At the pass, moist and warm Pacific air clashes with a bitter cold eastern flow, producing rain, snow and everything in between. Temperatures and freezing levels yo-yo throughout the winter. That variability is a recipe for avalanches, ice storms and toppled trees.

These days, advances in weather forecasting and snow science, new construction and dedicated highway avalanche control make crossing the pass seem almost routine.
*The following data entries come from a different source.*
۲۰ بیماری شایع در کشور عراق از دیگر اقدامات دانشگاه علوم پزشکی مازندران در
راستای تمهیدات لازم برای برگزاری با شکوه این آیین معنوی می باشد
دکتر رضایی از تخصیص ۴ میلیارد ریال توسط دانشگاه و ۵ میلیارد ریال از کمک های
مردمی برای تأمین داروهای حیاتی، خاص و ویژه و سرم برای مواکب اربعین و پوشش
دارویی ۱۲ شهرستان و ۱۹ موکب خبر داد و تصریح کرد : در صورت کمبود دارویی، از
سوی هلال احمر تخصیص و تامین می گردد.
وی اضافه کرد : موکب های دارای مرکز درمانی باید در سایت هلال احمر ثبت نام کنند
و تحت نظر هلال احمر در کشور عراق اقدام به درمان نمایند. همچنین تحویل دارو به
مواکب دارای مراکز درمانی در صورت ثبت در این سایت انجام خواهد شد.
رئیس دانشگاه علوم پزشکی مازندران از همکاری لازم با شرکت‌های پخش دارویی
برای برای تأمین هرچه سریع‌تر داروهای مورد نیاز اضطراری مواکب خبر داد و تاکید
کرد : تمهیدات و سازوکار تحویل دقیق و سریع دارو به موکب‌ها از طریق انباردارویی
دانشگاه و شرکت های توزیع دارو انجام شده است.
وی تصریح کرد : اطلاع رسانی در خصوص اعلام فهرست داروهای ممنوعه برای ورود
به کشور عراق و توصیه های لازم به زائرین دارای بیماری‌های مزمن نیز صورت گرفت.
Extended closures are rare.

The 1936 Snoqualmie Pass avalanche tragedy, when three people were killed and 50 had to be rescued, shows how far we’ve come.

Back then, I-90’s precursor, called the Sunset Highway, traveled over the pass, following a wagon road and Indian trail that predated it.
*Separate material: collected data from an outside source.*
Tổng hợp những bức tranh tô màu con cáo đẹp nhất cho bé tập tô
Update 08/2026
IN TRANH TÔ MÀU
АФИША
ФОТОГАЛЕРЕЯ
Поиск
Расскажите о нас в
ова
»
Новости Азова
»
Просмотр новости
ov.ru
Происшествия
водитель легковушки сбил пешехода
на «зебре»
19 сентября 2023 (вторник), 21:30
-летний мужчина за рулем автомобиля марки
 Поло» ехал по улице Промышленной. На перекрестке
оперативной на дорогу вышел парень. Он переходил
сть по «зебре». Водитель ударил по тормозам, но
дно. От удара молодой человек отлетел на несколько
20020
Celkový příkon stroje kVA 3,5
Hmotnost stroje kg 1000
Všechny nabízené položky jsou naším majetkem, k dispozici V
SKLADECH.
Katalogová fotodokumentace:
The first automobile made it over the pass in 1905 and by 1931, snow removal equipment allowed the Sunset Highway to remain open year-round, according to HistoryLink.

But five years later, a series of avalanches would bury more than a mile of the highway on Feb. 22, 1936.
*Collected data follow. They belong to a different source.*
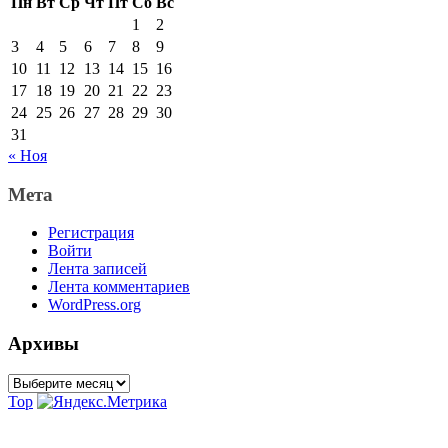
Пн
Вт
Ср
Чт
Пт
Сб
Вс
1
2
3
4
5
6
7
8
9
10
11
12
13
14
15
16
17
18
19
20
21
22
23
24
25
26
27
28
29
30
31
« Ноя
Мета
Регистрация
Войти
Лента записей
Лента комментариев
WordPress.org
Архивы
Архивы
Top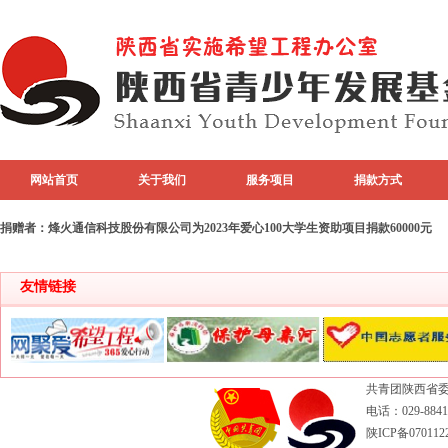
网站首页
关于我们
服务项目
捐款方式
专题活动
top图片
捐赠者：烽火通信科技股份有限公司为2023年爱心100大学生资助项目捐款60000元
友情链接
共青团陕西省委
电话：029-88417
陕ICP备070112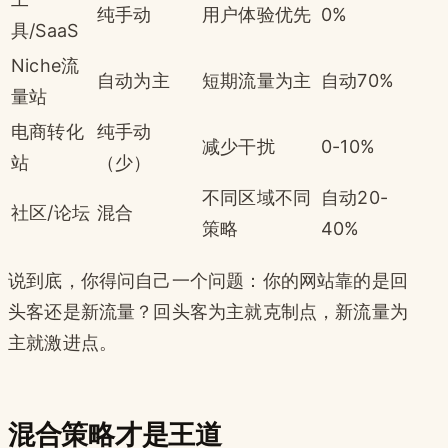
纯手动
用户体验优先
0%
具/SaaS
Niche流
自动为主
短期流量为主
自动70%
量站
电商转化
纯手动
减少干扰
0-10%
站
（少）
不同区域不同
自动20-
社区/论坛
混合
策略
40%
说到底，你得问自己一个问题：你的网站靠的是回
头客还是新流量？回头客为主就克制点，新流量为
主就激进点。
混合策略才是王道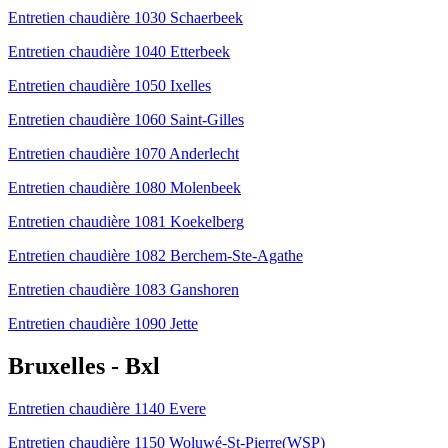
Entretien chaudière 1030 Schaerbeek
Entretien chaudière 1040 Etterbeek
Entretien chaudière 1050 Ixelles
Entretien chaudière 1060 Saint-Gilles
Entretien chaudière 1070 Anderlecht
Entretien chaudière 1080 Molenbeek
Entretien chaudière 1081 Koekelberg
Entretien chaudière 1082 Berchem-Ste-Agathe
Entretien chaudière 1083 Ganshoren
Entretien chaudière 1090 Jette
Bruxelles - Bxl
Entretien chaudière 1140 Evere
Entretien chaudière 1150 Woluwé-St-Pierre(WSP)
“The main slide cascaded down with a thunderous roar. … It covered the highway ten feet deep,” The Seattle Times reported.

Rescuers used “long rods” to probe the snow in search of buried people.

“Whenever they struck the roof of an automobile or truck they would dig straight down from 5 to 30 feet, to rescue the imprisoned occupants,” the Times reported the next day.

Two men were found dead in the cab of a truck buried in the snow.

“The windows were broken, either by snow or by the men in a desperate attempt to escape,” The Times reported. The trapped men might have been asleep on the roadside when the avalanche struck. A third victim was found under 30 feet of snow.

Miraculously, highway workers were able to save dozens of people who had been trapped in their vehicles since before dawn.

Twenty-three people in a bus bound for Spokane were dug out by highway workers after being buried under tons of snow.

One man was rescued after seven hours in the snow. He had been outside his truck when the slide hit, and became trapped beneath it.

Luckily, “a few cubic feet of space beneath the truck chassis remained unfilled with snow. He could not move, but breathed the precious air under the truck as rescuers dug frantically high above him.”

The man had bruises and fractured ribs.

“I felt terribly exhausted and numb when they got me,” he told the Times. “I couldn’t even tell if I was cold. I was awfully numb — couldn’t feel my feet or hands at all.”

He fared relatively well, considering the length of his exposure.

“Many of the victims were ill and frostbitten. All were weak from lack of air and from the shock of being buried for hours in their cars,” the Times reported.

It took almost 33 hours for plows to tunnel through the snow blanketing the highway.

“Many were the sensations of those who looked on while men and their machines fought nature’s tremendous forces in Snoqualmie Pass yesterday,” the Times wrote. “The havoc wrought by the tons of snow sent hurtling down hillsides was comparable only to the havoc wrought aboard a ship caught in a hurricane.”